HTTP API reference

Contents

Authentication

All API requests must be authenticated with a token. Include this header with all requests:

Authorization: Token <token>

Rate limits

We limit the number of API requests that can be made to Replicate:

  • You can call create prediction at 10 requests per second (average) with a burst capacity of up to 600 requests.
  • All other endpoints you can call at 200 requests per second (average) with a burst capacity of up to 12000 requests.
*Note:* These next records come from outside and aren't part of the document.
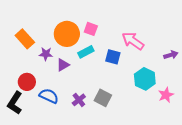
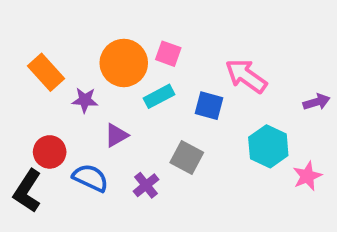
purple triangle: (63, 65) -> (116, 135), moved
gray square: (103, 98) -> (187, 157), moved

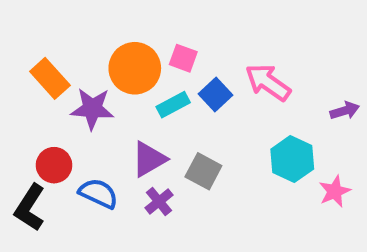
purple star: (85, 100) -> (92, 109), size x1.5
blue square: (209, 106) -> (216, 94), moved, turned 32
purple triangle: (116, 135) -> (149, 159), moved, size x1.4

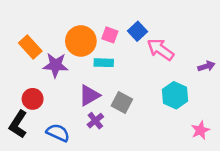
blue square: (216, 94) -> (138, 31), moved
cyan rectangle: (173, 105) -> (104, 63), turned 30
pink star: (335, 191) -> (200, 130), moved
blue semicircle: (98, 193) -> (58, 133), moved

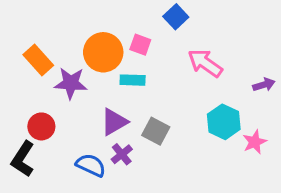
blue square: (138, 31) -> (176, 17), moved
pink star: (200, 130) -> (255, 142), moved
blue semicircle: (58, 133) -> (91, 165), moved

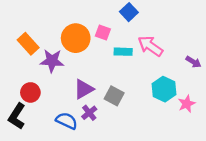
cyan rectangle: (133, 80) -> (123, 52), moved
purple arrow: (264, 85) -> (193, 62), turned 49

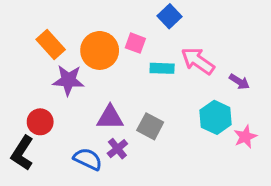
orange rectangle: (28, 44) -> (51, 45), moved
purple arrow: (193, 62) -> (239, 82), moved
purple triangle: (84, 89) -> (110, 117), turned 30

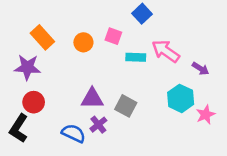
orange circle: (100, 50) -> (83, 42), size x0.6
purple star: (68, 80) -> (27, 67), moved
Whenever your request rate is below your limit, you will accumulate burst capacity up to the stated maximum. For example, if your rate limit is 10 requests per second with a burst capacity of up to 600 requests, then any of the following scenarios would be allowed:

  • send 600 requests all at once; wait 60 seconds; send 600 requests all at once
  • send 600 requests all at once; send 5 requests per second for the next 120 seconds; send 600 requests all at once
  • send 10 requests per second continuously

If you hit a limit, you will receive a response with status 429 with a body like:

{"detail":"Request was throttled. Expected available in 1 second."}

The numbers you see above may already reflect custom limits we have set for you. If you want higher limits, email us at team@replicate.com.

Create a prediction

POST https://api.replicate.com/v1/predictions

Calling this endpoint starts a new prediction for the version and inputs you provide. As models can take several seconds or more to run, the output will not be available immediately. To get the final result of the prediction you should either provide a webhook URL for us to call when the results are ready, or poll the get a prediction endpoint until it has one of the terminated statuses.
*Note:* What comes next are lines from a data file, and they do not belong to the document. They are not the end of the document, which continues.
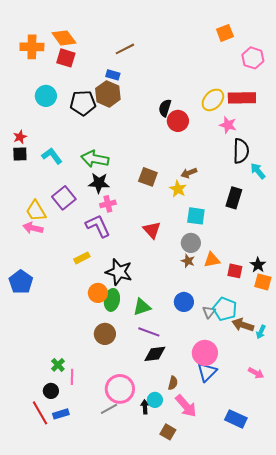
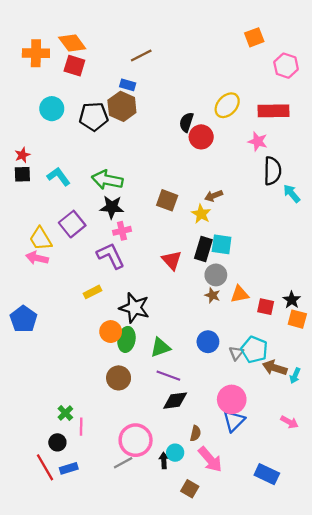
yellow ellipse: (213, 100) -> (227, 105), moved
black rectangle: (234, 198) -> (203, 249), moved

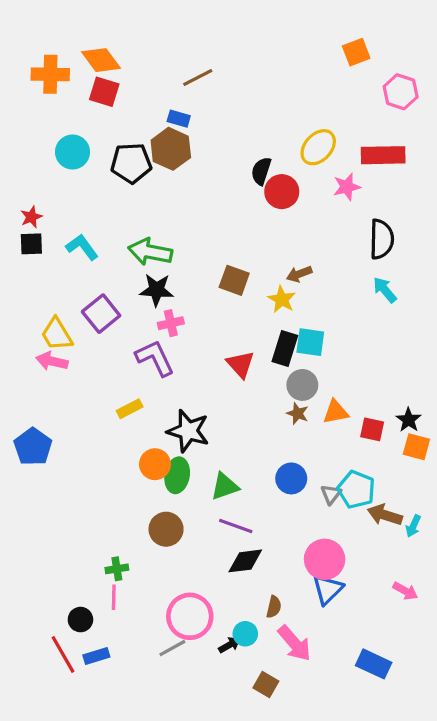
pink star: (258, 141) -> (347, 187), moved, turned -30
cyan arrow: (292, 193) -> (385, 290), moved
green cross: (65, 413) -> (117, 569), moved, turned 35
black arrow: (164, 461) -> (229, 645), turned 63

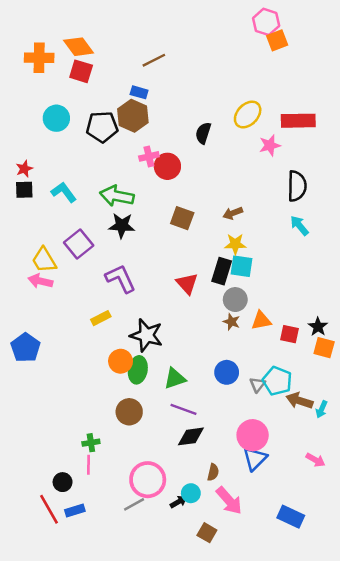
pink hexagon: (401, 92) -> (266, 22), moved
red circle: (282, 192) -> (167, 166), moved
yellow star: (282, 299) -> (235, 244), moved, turned -30
pink cross: (171, 323) -> (149, 156), moved

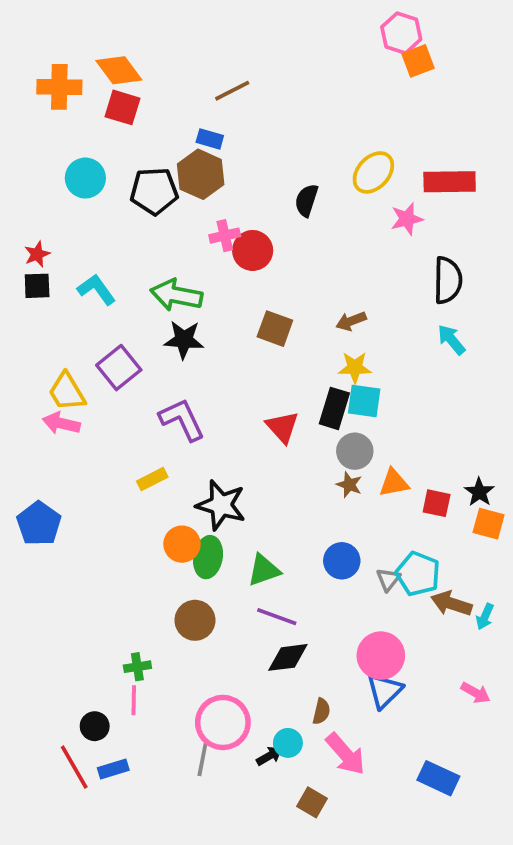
gray line: (134, 504) -> (202, 760), turned -50

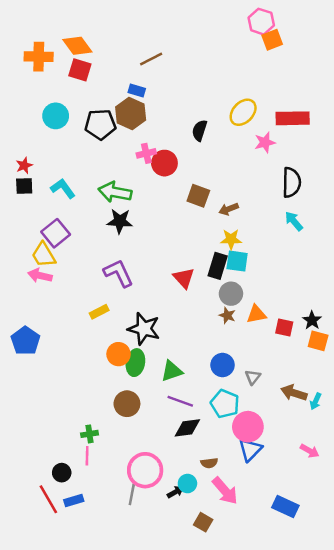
brown square: (275, 329) -> (198, 196), moved
purple square: (119, 368) -> (56, 233), moved
cyan pentagon: (418, 574) -> (225, 404), moved
brown semicircle: (321, 711) -> (209, 463), turned 70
The request body takes these parameters:

  • version: The ID of the model version that you want to run.

    You can get your model's versions using the API, or find them on the website by clicking the "Versions" tab on the Replicate model page, e.g. replicate.com/replicate/hello-world/versions, then copying the full SHA256 hash from the URL.
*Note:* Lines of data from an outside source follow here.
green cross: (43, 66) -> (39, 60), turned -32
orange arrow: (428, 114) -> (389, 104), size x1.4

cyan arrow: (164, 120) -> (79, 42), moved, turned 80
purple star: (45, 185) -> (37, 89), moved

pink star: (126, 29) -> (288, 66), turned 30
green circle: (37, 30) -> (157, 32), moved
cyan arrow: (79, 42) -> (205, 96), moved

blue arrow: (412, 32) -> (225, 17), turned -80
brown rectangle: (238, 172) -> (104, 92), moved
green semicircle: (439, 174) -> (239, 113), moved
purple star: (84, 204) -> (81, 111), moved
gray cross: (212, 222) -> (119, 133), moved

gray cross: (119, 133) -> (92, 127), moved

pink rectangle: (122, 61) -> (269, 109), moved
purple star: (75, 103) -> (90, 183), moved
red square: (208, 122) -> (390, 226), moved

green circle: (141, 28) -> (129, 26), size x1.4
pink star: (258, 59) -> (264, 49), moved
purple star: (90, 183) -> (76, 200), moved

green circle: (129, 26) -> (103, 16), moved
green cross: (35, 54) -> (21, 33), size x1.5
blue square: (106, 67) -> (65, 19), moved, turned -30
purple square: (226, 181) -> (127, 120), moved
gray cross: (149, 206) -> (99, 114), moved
    The version ID is the same as the Docker image ID that's created when you build your model.
  • input: The model's input as a JSON object.

    The input depends on what model you are running. To see the available inputs, click the "Run with API" tab on the model you are running. For example, stability-ai/stable-diffusion takes prompt as an input.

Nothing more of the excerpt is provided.